Stored data:
------------------------------------
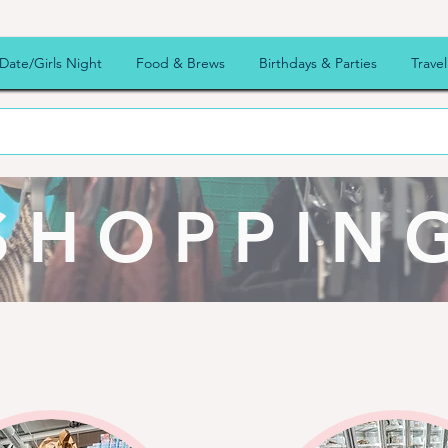
Date/Girls Night
Food & Brews
Birthdays & Parties
Travel
SHOPPIN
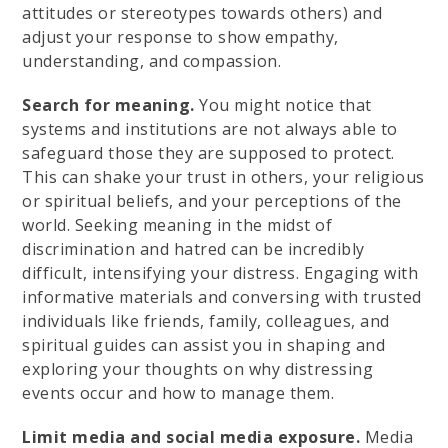
attitudes or stereotypes towards others) and
adjust your response to show empathy,
understanding, and compassion.
Search for meaning.
You might notice that
systems and institutions are not always able to
safeguard those they are supposed to protect.
This can shake your trust in others, your religious
or spiritual beliefs, and your perceptions of the
world. Seeking meaning in the midst of
discrimination and hatred can be incredibly
difficult, intensifying your distress. Engaging with
informative materials and conversing with trusted
individuals like friends, family, colleagues, and
spiritual guides can assist you in shaping and
exploring your thoughts on why distressing
events occur and how to manage them.
Limit media and social media exposure.
Media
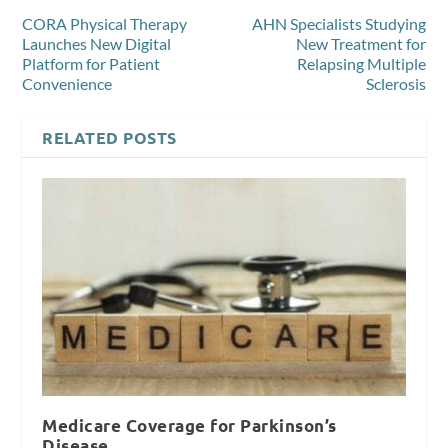
CORA Physical Therapy
AHN Specialists Studying
Launches New Digital
New Treatment for
Platform for Patient
Relapsing Multiple
Convenience
Sclerosis
RELATED POSTS
Medicare Coverage for Parkinson’s
Disease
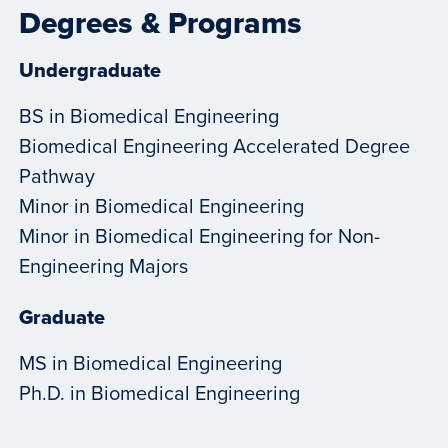
Degrees & Programs
Undergraduate
BS in Biomedical Engineering
Biomedical Engineering Accelerated Degree
Pathway
Minor in Biomedical Engineering
Minor in Biomedical Engineering for Non-
Engineering Majors
Graduate
MS in Biomedical Engineering
Ph.D. in Biomedical Engineering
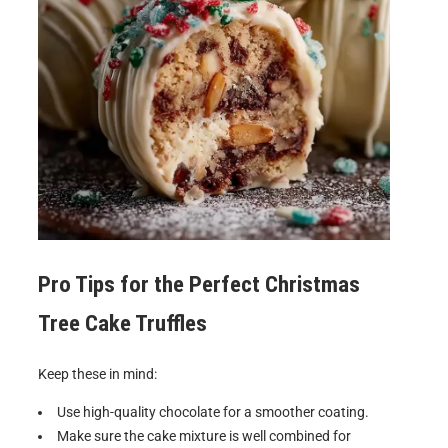
Pro Tips for the Perfect
Christmas
Tree Cake Truffles
Keep these in mind:
Use high-quality chocolate for a smoother coating.
Make sure the cake mixture is well combined for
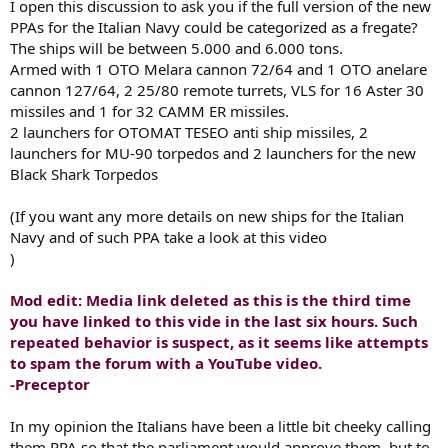
I open this discussion to ask you if the full version of the new
PPAs for the Italian Navy could be categorized as a fregate?
The ships will be between 5.000 and 6.000 tons.
Armed with 1 OTO Melara cannon 72/64 and 1 OTO anelare
cannon 127/64, 2 25/80 remote turrets, VLS for 16 Aster 30
missiles and 1 for 32 CAMM ER missiles.
2 launchers for OTOMAT TESEO anti ship missiles, 2
launchers for MU-90 torpedos and 2 launchers for the new
Black Shark Torpedos
(If you want any more details on new ships for the Italian
Navy and of such PPA take a look at this video
)
Mod edit: Media link deleted as this is the third time
you have linked to this vide in the last six hours. Such
repeated behavior is suspect, as it seems like attempts
to spam the forum with a YouTube video.
-Preceptor
In my opinion the Italians have been a little bit cheeky calling
them PPA so that the parliament would approve them, but to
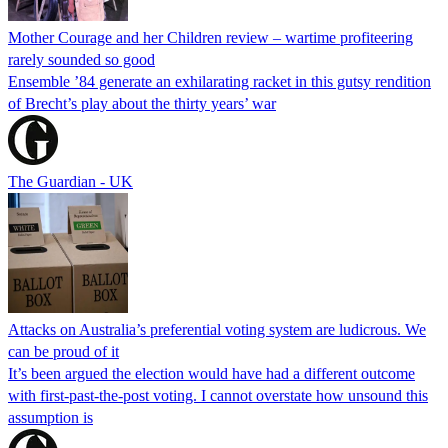
Mother Courage and her Children review – wartime profiteering
rarely sounded so good
Ensemble ’84 generate an exhilarating racket in this gutsy rendition
of Brecht’s play about the thirty years’ war
The Guardian - UK
Attacks on Australia’s preferential voting system are ludicrous. We
can be proud of it
It’s been argued the election would have had a different outcome
with first-past-the-post voting. I cannot overstate how unsound this
assumption is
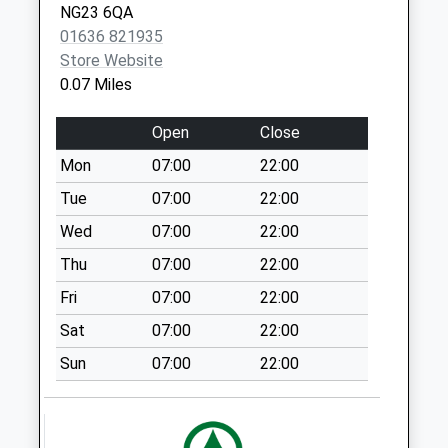
Trent
NG23 6QA
Collection Today
01636 821935
available until:07:00
Store Website
Weekday Last
0.07 Miles
Collection:09:00
Saturday Last
Open
Close
Collection:07:00
Mon
07:00
22:00
Besthorpe
Tue
07:00
22:00
Collection Today
available until:07:00
Wed
07:00
22:00
Weekday Last
Thu
07:00
22:00
Collection:09:00
Fri
07:00
22:00
Saturday Last
Collection:07:00
Sat
07:00
22:00
Scarthing Moor
Sun
07:00
22:00
Collection Today
available until:07:00
Weekday Last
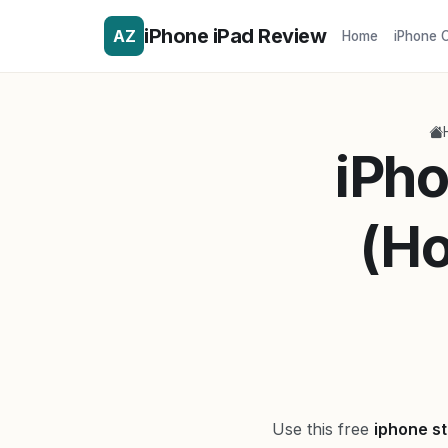
iPhone iPad Review
AZ
Home
iPhone 
iPho
(Ho
Use this free
iphone st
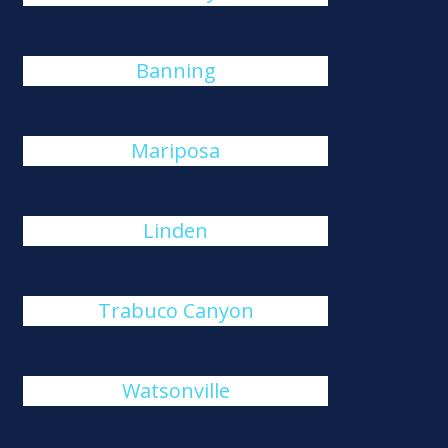
Banning
Mariposa
Linden
Trabuco Canyon
Watsonville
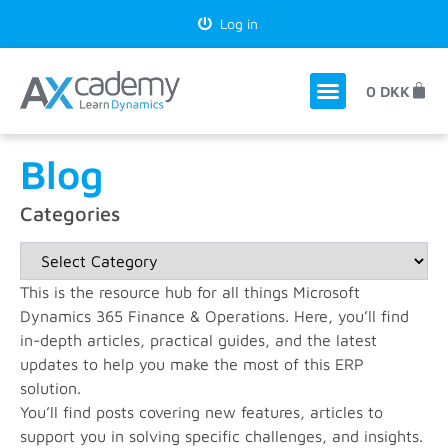
Log in
0
DKK
Blog
Categories
This is the resource hub for all things Microsoft
Dynamics 365 Finance & Operations. Here, you’ll find
in-depth articles, practical guides, and the latest
updates to help you make the most of this ERP
solution.
You’ll find posts covering new features, articles to
support you in solving specific challenges, and insights.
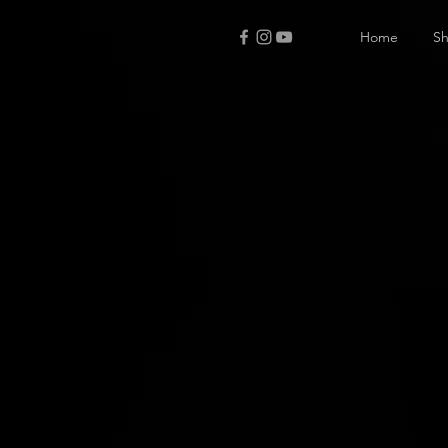
Home
S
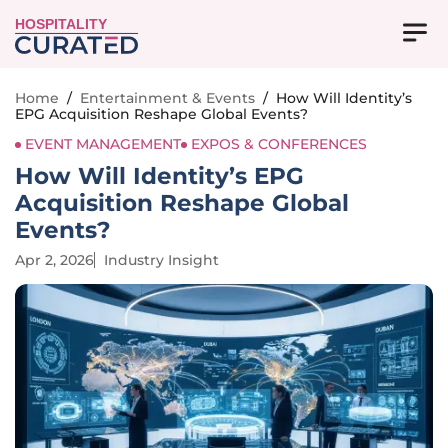
HOSPITALITY
Home
/
Entertainment & Events
/
How Will Identity’s
EPG Acquisition Reshape Global Events?
EVENT MANAGEMENT
EXPOS & CONFERENCES
How Will Identity’s EPG
Acquisition Reshape Global
Events?
Apr 2, 2026
Industry Insight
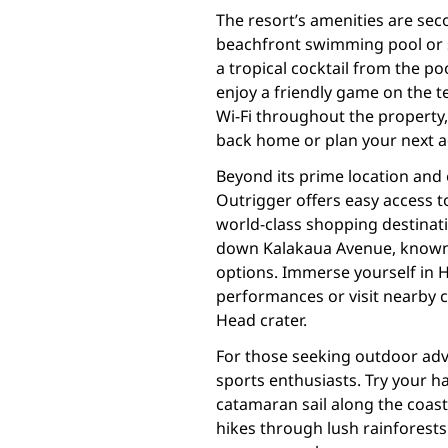
The resort’s amenities are sec
beachfront swimming pool or 
a tropical cocktail from the poo
enjoy a friendly game on the 
Wi-Fi throughout the property,
back home or plan your next a
Beyond its prime location and
Outrigger offers easy access to
world-class shopping destinatio
down Kalakaua Avenue, known f
options. Immerse yourself in H
performances or visit nearby 
Head crater.
For those seeking outdoor adve
sports enthusiasts. Try your h
catamaran sail along the coast
hikes through lush rainforests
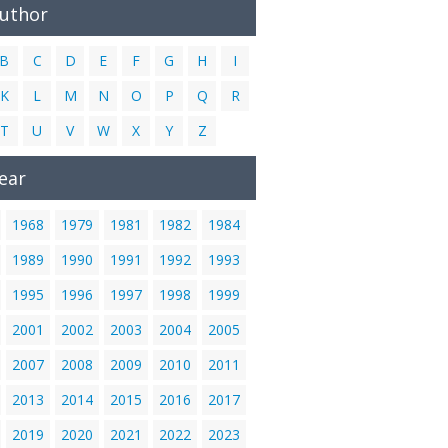
Author
B
C
D
E
F
G
H
I
K
L
M
N
O
P
Q
R
T
U
V
W
X
Y
Z
ear
1968
1979
1981
1982
1984
1989
1990
1991
1992
1993
1995
1996
1997
1998
1999
2001
2002
2003
2004
2005
2007
2008
2009
2010
2011
2013
2014
2015
2016
2017
2019
2020
2021
2022
2023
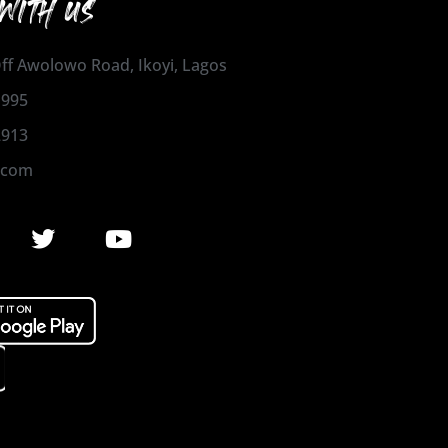
WITH US
 Off Awolowo Road, Ikoyi, Lagos
1995
2913
.com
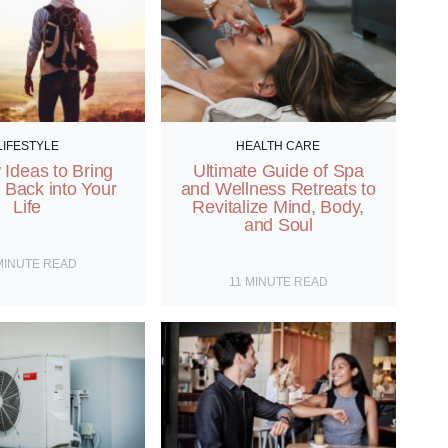
LIFESTYLE
HEALTH CARE
Ideas to Bring
Ultimate Guide of Spa
 Back into Your
and Wellness Retreats to
Life
Revitalize Mind, Body,
and Soul
MINUTE READ
11
MINUTE READ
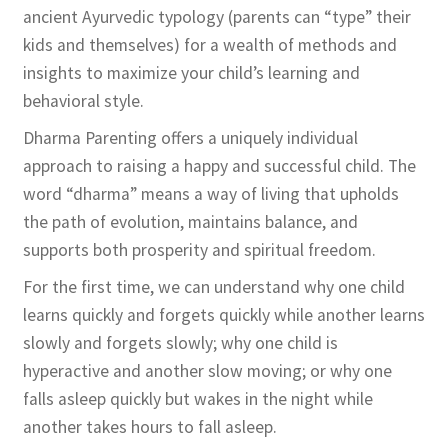
ancient Ayurvedic typology (parents can “type” their
kids and themselves) for a wealth of methods and
insights to maximize your child’s learning and
behavioral style.
Dharma Parenting offers a uniquely individual
approach to raising a happy and successful child. The
word “dharma” means a way of living that upholds
the path of evolution, maintains balance, and
supports both prosperity and spiritual freedom.
For the first time, we can understand why one child
learns quickly and forgets quickly while another learns
slowly and forgets slowly; why one child is
hyperactive and another slow moving; or why one
falls asleep quickly but wakes in the night while
another takes hours to fall asleep.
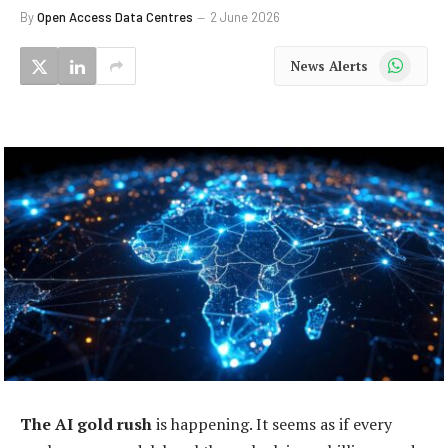
By
Open Access Data Centres
2 June 2026
WhatsApp
News Alerts
The AI gold rush
is happening. It seems as if every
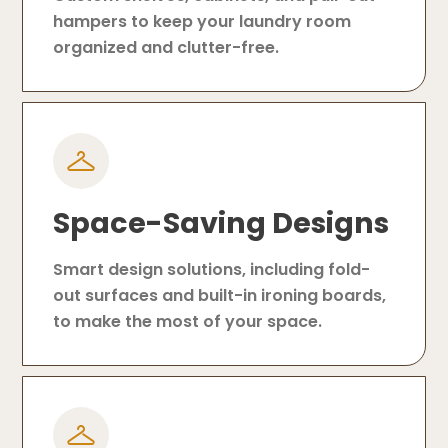
hampers to keep your laundry room
organized and clutter-free.
Space-Saving Designs
Smart design solutions, including fold-
out surfaces and built-in ironing boards,
to make the most of your space.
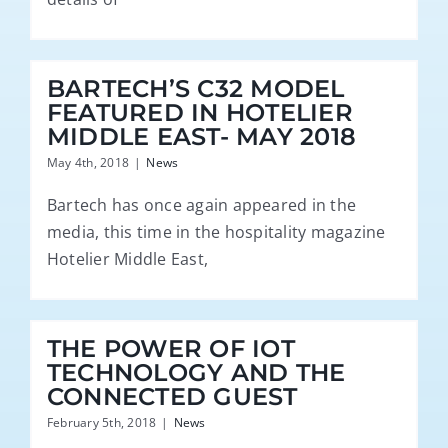
BARTECH’S C32 MODEL
FEATURED IN HOTELIER
MIDDLE EAST- MAY 2018
May 4th, 2018
|
News
Bartech has once again appeared in the
media, this time in the hospitality magazine
Hotelier Middle East,
THE POWER OF IOT
TECHNOLOGY AND THE
CONNECTED GUEST
February 5th, 2018
|
News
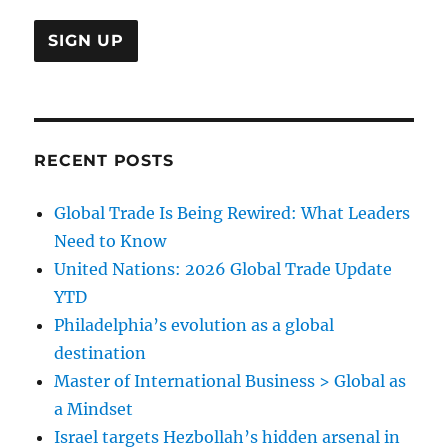
RECENT POSTS
Global Trade Is Being Rewired: What Leaders
Need to Know
United Nations: 2026 Global Trade Update
YTD
Philadelphia’s evolution as a global
destination
Master of International Business > Global as
a Mindset
Israel targets Hezbollah’s hidden arsenal in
------------------------------------
Your objective: Every line in the material above that has the word "seems" should be copied.

Answer space:
repeated behavior is suspect, as it seems like attempts
is happening. It seems as if every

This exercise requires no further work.